Folks Pray for Safe Return of Missing Snowboarder

By Geoffrey W. Melada
www.jewishexponent.com
 

Authorities in Oregon were still searching Tuesday for 22-year-old Kate Svitek, a member of Beth Or Congregation in Spring House, who vanished nearly two weeks ago from an area ski slope.

Svitek, a ticket attendant at Mount Bachelor ski resort in Bend, Ore., separated from two friends under clear skies on Feb. 9, while snowboarding down the mountain, according to resort spokesperson Molly Moloney.
What happened to separate the snowboarders is "very typical of a ski day," explained Moloney. "They started out at the top of the mountain, traversed off together, took a couple of turns and figured they would see each other at the bottom."

But Svitek, a graduate of Germantown Academy and the University of Vermont, never made it down, said Moloney.
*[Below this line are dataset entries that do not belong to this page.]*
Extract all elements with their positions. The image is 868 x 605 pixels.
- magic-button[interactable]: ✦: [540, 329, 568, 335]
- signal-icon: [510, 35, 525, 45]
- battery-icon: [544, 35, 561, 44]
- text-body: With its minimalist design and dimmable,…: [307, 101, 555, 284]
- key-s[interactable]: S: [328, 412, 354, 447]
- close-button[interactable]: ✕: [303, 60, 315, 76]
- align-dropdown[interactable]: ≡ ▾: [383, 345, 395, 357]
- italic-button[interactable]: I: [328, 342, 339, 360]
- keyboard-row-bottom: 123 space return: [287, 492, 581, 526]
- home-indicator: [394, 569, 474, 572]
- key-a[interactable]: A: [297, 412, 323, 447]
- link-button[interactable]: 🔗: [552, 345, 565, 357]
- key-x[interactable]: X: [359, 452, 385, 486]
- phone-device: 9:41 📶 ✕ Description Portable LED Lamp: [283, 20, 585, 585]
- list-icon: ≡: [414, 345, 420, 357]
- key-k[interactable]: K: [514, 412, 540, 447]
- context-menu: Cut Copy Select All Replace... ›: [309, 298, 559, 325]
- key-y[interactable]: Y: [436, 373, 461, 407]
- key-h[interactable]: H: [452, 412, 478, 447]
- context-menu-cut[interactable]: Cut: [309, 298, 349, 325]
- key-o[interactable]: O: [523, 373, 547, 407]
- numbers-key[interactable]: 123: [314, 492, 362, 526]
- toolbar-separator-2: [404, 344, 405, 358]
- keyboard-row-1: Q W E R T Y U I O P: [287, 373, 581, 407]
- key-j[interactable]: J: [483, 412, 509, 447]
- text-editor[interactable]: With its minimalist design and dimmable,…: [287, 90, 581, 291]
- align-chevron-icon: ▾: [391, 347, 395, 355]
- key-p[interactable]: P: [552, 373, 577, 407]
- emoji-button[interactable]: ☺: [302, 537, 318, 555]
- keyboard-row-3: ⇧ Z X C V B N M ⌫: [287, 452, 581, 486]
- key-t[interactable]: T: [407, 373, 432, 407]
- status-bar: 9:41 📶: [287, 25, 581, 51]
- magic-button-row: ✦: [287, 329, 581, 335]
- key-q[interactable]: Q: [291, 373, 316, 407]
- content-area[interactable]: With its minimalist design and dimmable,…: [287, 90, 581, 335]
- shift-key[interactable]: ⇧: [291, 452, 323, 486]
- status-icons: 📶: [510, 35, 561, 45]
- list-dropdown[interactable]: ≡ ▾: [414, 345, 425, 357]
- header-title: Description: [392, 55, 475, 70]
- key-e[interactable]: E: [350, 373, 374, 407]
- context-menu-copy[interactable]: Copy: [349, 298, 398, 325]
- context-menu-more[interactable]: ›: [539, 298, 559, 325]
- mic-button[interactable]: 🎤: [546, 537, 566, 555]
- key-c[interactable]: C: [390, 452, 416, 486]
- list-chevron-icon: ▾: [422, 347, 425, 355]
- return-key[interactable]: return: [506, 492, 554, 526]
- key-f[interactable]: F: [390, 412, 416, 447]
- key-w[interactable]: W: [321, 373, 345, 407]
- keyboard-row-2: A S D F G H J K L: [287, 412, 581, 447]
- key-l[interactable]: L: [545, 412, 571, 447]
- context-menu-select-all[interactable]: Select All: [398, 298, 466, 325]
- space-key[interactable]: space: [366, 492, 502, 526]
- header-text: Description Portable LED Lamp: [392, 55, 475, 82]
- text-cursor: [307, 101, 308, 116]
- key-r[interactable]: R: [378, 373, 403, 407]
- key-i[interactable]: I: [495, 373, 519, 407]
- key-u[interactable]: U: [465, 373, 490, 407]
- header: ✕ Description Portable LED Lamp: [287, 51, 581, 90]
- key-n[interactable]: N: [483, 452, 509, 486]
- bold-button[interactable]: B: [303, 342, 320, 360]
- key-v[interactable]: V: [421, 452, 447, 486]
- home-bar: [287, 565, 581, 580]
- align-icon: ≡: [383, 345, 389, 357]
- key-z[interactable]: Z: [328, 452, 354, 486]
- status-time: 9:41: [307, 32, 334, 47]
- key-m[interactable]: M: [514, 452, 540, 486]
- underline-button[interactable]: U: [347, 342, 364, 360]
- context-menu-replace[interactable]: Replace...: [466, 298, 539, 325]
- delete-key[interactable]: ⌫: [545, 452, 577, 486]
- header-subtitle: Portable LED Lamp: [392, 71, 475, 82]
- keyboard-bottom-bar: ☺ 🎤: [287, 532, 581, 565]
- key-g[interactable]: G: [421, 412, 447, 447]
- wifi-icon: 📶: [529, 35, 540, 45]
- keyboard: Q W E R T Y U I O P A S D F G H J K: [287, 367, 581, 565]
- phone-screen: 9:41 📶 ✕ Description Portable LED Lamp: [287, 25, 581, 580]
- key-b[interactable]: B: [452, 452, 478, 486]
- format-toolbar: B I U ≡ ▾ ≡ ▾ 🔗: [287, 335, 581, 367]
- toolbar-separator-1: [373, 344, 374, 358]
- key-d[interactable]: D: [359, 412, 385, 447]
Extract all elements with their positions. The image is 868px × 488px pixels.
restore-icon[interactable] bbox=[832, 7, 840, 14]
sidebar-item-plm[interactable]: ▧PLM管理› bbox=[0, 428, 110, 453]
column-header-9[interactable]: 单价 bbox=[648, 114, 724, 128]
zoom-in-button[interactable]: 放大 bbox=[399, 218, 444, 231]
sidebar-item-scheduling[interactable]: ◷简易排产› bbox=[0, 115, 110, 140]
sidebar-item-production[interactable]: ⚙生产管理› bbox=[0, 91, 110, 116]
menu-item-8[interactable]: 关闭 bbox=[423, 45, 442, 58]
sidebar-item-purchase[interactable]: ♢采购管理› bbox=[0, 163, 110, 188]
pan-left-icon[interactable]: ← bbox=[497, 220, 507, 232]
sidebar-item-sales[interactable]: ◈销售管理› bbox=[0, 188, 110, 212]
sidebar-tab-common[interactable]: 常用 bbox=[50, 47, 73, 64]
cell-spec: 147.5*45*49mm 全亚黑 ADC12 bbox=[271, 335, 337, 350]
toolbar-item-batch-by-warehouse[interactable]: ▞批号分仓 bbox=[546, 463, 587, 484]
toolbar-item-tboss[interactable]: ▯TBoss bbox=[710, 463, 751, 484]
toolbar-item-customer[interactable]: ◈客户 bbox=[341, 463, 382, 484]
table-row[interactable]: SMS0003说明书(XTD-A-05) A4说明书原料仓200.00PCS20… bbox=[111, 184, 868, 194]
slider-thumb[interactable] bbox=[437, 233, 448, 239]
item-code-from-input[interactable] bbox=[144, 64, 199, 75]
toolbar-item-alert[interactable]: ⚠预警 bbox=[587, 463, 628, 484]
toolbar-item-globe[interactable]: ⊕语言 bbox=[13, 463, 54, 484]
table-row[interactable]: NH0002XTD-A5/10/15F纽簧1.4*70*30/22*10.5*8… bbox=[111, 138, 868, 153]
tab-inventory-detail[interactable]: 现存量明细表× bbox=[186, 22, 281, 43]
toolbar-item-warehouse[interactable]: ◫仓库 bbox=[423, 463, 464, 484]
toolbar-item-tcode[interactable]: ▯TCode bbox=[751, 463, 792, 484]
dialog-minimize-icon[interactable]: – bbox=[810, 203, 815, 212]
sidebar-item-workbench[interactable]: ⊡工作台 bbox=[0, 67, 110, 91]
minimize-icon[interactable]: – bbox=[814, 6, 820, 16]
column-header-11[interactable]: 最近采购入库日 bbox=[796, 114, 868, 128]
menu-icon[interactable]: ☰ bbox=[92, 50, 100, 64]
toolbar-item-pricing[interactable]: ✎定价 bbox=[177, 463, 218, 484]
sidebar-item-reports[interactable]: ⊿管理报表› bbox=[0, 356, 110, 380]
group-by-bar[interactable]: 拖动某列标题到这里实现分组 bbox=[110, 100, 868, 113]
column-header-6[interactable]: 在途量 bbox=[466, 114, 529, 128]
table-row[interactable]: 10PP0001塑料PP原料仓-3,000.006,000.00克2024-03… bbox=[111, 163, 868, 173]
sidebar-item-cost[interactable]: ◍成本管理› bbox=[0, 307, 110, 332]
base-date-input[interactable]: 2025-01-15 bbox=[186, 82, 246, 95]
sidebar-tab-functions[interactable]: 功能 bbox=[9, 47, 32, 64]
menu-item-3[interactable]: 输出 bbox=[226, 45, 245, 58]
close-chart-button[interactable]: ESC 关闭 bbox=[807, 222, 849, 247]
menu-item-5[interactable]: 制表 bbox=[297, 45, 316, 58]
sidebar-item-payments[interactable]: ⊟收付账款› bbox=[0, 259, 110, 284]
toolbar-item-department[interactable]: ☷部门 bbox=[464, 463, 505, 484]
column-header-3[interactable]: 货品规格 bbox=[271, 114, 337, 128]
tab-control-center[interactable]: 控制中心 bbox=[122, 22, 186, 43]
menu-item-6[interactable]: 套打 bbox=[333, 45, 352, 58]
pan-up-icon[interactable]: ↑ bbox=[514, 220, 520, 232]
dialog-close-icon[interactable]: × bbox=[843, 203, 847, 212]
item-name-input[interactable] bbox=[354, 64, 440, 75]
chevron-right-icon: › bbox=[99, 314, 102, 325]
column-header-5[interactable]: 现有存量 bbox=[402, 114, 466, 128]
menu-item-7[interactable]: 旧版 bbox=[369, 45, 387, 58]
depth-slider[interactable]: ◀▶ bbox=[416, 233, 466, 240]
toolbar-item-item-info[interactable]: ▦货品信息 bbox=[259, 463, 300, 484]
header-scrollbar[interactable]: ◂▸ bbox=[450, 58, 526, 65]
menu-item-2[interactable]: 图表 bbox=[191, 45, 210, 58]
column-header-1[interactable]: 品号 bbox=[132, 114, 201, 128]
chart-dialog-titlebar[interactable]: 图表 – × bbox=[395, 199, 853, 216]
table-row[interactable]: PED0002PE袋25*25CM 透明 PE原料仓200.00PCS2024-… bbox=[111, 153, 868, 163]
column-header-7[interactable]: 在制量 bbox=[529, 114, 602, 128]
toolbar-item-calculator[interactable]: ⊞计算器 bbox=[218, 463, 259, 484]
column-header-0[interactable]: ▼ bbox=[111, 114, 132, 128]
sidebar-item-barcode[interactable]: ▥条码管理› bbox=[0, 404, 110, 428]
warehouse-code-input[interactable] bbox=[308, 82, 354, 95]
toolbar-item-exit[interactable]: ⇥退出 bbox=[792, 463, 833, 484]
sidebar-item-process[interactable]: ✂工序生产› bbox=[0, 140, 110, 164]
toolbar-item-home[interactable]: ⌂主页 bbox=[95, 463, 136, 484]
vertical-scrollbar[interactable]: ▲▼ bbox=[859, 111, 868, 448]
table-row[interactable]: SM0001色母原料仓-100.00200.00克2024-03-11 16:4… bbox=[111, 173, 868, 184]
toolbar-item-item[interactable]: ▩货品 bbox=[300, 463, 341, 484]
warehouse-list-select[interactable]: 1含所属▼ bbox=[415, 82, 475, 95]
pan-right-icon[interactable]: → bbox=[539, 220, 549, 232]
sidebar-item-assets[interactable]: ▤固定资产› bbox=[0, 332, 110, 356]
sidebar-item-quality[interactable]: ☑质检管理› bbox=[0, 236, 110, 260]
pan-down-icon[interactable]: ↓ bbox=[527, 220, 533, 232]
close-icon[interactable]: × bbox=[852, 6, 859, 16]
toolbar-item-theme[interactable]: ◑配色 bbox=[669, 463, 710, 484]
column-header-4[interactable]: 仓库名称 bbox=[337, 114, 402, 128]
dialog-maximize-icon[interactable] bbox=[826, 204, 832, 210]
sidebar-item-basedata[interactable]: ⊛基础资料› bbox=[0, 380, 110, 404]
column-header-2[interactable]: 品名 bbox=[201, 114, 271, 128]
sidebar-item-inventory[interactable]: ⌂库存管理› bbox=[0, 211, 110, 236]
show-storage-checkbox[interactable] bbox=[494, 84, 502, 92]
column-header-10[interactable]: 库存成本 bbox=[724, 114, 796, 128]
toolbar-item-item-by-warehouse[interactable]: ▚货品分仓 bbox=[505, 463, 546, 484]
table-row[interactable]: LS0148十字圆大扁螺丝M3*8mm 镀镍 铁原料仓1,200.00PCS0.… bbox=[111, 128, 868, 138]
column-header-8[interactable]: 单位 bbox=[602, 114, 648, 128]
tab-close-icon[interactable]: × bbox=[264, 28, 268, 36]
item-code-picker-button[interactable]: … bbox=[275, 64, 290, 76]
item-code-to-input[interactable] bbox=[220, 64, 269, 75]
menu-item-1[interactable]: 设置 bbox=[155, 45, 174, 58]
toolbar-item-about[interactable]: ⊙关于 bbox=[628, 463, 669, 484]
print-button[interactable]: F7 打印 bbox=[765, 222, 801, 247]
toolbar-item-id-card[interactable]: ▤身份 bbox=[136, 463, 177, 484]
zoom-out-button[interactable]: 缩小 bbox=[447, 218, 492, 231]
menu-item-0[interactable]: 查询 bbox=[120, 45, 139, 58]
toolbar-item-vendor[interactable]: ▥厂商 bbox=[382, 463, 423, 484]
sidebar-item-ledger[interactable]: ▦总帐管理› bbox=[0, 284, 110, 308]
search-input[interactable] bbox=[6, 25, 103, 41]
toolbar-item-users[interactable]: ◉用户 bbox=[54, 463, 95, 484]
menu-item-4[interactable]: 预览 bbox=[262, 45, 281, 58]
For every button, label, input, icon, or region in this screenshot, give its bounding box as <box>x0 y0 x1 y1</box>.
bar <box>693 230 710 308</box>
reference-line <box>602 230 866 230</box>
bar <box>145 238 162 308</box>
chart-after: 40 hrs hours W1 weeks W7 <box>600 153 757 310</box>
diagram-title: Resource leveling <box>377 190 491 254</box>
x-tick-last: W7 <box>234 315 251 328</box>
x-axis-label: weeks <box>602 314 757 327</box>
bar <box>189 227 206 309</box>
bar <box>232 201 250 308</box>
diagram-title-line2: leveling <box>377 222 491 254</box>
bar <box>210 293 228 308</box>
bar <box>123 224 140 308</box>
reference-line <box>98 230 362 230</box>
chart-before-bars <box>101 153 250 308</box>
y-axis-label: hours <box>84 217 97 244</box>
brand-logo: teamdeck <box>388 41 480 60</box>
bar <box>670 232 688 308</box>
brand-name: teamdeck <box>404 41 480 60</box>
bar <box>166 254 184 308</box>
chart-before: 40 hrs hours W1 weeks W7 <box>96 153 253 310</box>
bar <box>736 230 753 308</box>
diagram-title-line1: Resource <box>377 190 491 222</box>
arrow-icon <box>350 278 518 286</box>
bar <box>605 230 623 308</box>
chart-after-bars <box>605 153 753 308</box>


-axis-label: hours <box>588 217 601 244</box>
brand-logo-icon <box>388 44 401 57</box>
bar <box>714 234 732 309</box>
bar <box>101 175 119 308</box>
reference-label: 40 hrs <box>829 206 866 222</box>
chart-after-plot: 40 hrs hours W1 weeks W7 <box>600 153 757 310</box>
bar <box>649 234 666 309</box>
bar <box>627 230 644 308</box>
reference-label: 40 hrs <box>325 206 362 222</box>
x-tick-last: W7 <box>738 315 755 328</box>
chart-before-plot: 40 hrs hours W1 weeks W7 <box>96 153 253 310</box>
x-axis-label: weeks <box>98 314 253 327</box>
According to Moloney, foul play is not suspected. Rather, Moloney explained that Mount Bachelor is a 9,000-foot-high volcano, and Svitek may have fallen into a deep hole created by escaping hot air. Or, Moloney suggested, it's possible Svitek fell into a "hazardous tree well," a sheltered area around the base of the tree where a well of loose snow with air pockets can form. The odds of surviving in a deep-snow immersion are low, but Moloney said searchers are buoyed by the fact that Svitek is healthy and very experienced in outdoor survival.
For more than a week, nearly 100 professional rescue workers and volunteers in the Pacific Northwest have been involved in the search for Svitek - a search that's been aided by clear skies and favorable weather.
"We've literally done an inch-by-inch grid of the area where she was last seen," said Moloney, but, "it's a pretty long run, covering two to three square miles."

How long will they continue to look? Every day, the search team meets to evaluate its progress and decide whether to continue, explained Moloney.

Family waits for news

Back in Spring House, Beth Or congregants are doing what they can to support the Svitek family - parents Ellen and Frank, and brother Michael.
Kate Svitek was Bat Mitzvahed and confirmed at Beth Or; Ellen Svitek is an officer there. The synagogue held a special Shabbat service last week to pray for Svitek's safe return. The service was broadcast via phone to the Svitek family, who are now in Oregon.

Beth Or's religious leader, Rabbi Gregory Marx, has also gone to Oregon to offer the family his support, according to Elizabeth Hirsch, the synagogue's president. Kate Svitek, she said, "is a lovely girl from a very close family."

"You feel sorry, of course, and helpless. There isn't a whole lot you can do. But we're all praying."